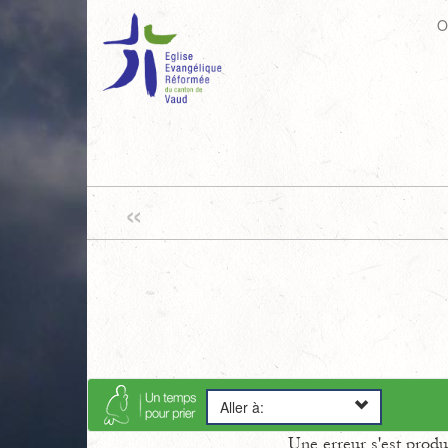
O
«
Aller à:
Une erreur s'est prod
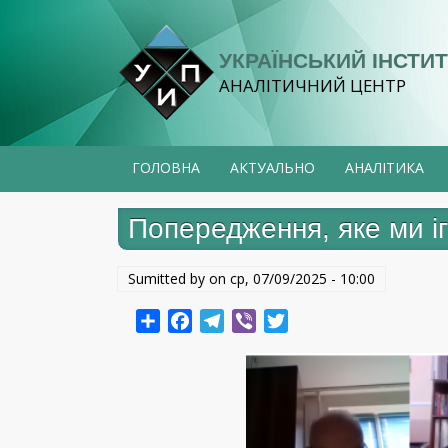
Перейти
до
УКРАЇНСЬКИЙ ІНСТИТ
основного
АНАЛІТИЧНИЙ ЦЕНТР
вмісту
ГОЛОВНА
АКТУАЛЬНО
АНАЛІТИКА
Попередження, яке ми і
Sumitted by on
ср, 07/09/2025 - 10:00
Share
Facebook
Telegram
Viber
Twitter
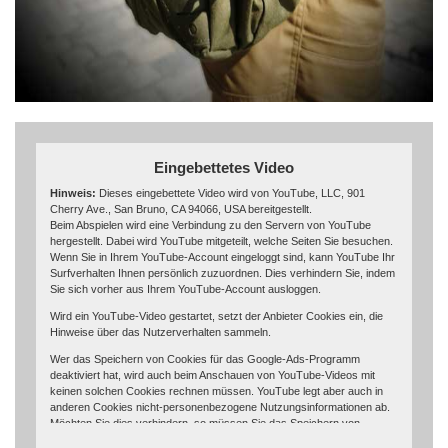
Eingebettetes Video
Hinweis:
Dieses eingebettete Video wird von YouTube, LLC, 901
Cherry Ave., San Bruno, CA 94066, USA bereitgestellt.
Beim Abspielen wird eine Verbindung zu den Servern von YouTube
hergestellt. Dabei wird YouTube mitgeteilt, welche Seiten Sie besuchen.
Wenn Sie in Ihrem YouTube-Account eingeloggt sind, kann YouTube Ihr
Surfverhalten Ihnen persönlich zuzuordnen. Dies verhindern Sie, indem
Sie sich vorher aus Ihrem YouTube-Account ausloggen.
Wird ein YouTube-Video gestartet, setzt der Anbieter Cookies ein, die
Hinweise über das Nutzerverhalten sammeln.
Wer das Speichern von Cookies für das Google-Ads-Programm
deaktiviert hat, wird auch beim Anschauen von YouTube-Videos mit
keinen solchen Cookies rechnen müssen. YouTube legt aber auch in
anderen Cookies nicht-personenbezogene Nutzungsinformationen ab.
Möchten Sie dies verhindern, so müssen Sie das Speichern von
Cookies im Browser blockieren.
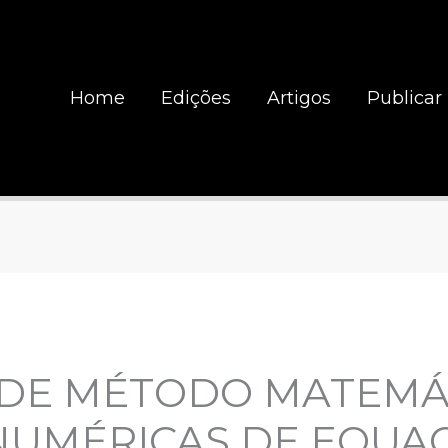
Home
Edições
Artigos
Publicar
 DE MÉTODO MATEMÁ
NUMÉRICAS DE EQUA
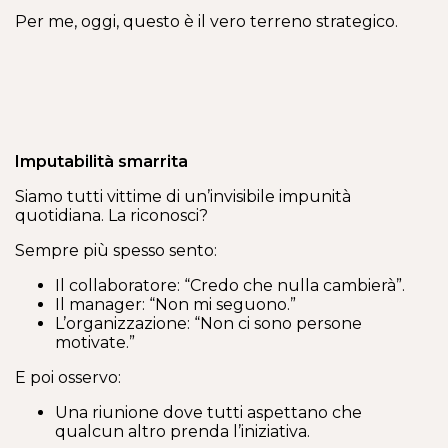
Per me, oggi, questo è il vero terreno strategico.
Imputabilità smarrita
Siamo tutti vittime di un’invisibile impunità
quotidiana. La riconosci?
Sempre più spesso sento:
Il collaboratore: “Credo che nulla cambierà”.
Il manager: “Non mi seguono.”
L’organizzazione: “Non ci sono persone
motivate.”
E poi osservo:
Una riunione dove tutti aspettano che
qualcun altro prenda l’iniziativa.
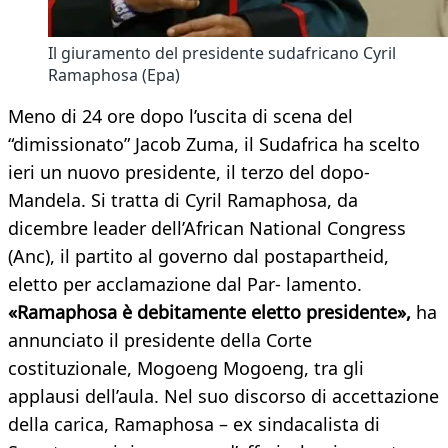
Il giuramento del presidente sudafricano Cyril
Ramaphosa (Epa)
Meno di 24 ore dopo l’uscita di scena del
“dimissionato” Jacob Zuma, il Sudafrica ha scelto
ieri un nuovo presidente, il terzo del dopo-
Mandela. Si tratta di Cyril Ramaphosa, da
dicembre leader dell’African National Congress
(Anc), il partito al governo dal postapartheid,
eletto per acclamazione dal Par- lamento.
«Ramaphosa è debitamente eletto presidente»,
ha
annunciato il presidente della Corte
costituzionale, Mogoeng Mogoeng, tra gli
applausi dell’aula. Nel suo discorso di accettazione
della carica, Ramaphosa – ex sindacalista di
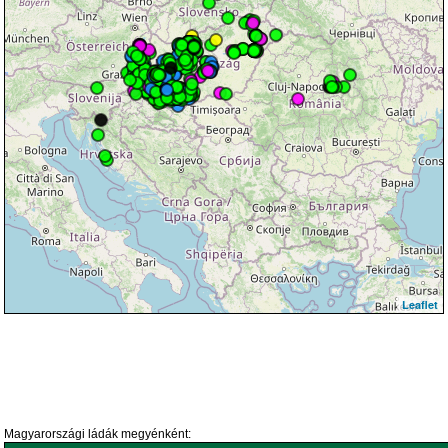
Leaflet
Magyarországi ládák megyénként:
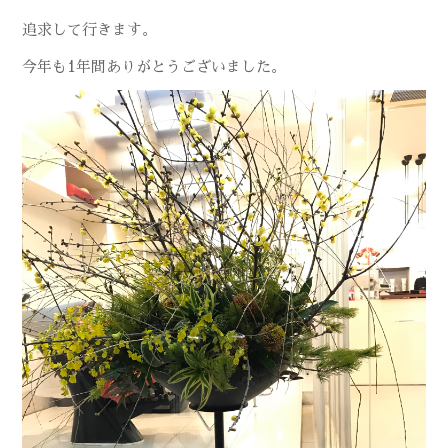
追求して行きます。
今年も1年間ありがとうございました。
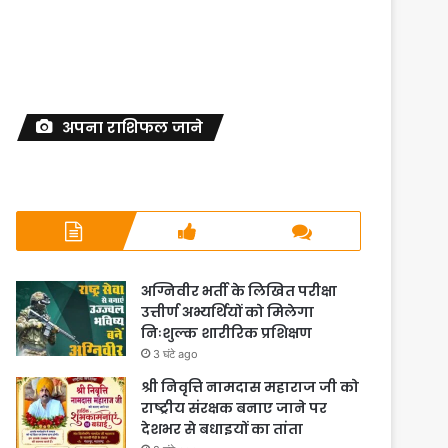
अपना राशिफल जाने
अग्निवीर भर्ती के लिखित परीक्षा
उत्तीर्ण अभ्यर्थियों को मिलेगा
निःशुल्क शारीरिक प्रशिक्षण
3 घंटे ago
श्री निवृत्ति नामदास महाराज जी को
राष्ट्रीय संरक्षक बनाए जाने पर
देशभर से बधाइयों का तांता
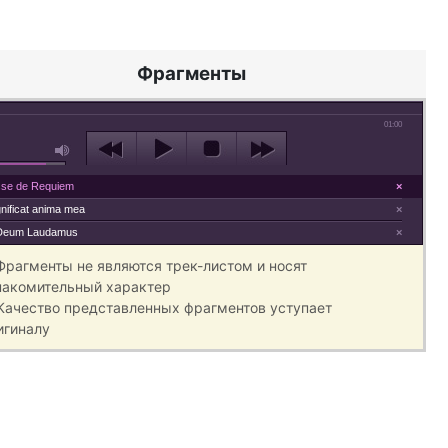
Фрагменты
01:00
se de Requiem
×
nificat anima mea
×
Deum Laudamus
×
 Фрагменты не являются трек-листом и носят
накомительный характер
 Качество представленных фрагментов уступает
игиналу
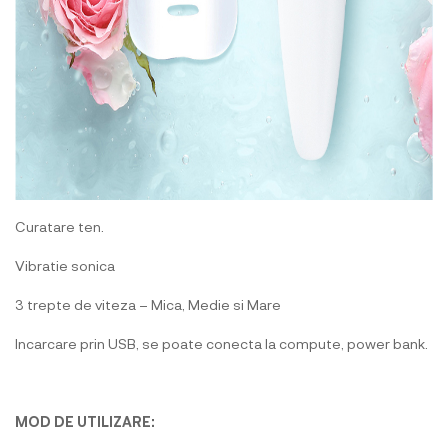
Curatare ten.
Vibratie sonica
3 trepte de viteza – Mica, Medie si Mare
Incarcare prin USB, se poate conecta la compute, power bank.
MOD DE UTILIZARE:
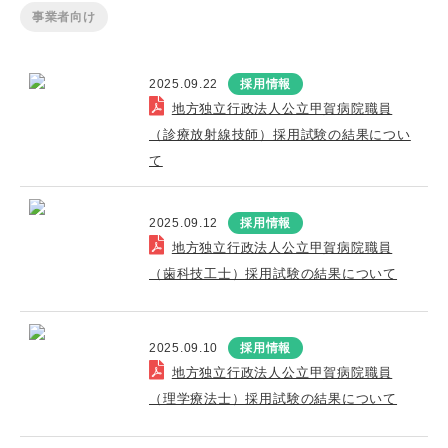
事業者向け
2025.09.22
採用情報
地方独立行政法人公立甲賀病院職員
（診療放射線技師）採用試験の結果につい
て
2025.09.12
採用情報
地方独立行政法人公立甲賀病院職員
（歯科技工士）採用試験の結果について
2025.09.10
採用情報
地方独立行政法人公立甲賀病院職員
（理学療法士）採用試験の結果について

============

(Activity) Using the records above, print exactly the lines between the ones containing "NUMÉRICAS DE EQUA" and "Sudafrica ha scelto", inclusive, and nothing else; no pictures.

(Written reply)
NUMÉRICAS DE EQUA
Per me, oggi, questo è il vero terreno strategico.
Imputabilità smarrita
Siamo tutti vittime di un’invisibile impunità
quotidiana. La riconosci?
Sempre più spesso sento:
Il collaboratore: “Credo che nulla cambierà”.
Il manager: “Non mi seguono.”
L’organizzazione: “Non ci sono persone
motivate.”
E poi osservo:
Una riunione dove tutti aspettano che
qualcun altro prenda l’iniziativa.
Il giuramento del presidente sudafricano Cyril
Ramaphosa (Epa)
Meno di 24 ore dopo l’uscita di scena del
“dimissionato” Jacob Zuma, il Sudafrica ha scelto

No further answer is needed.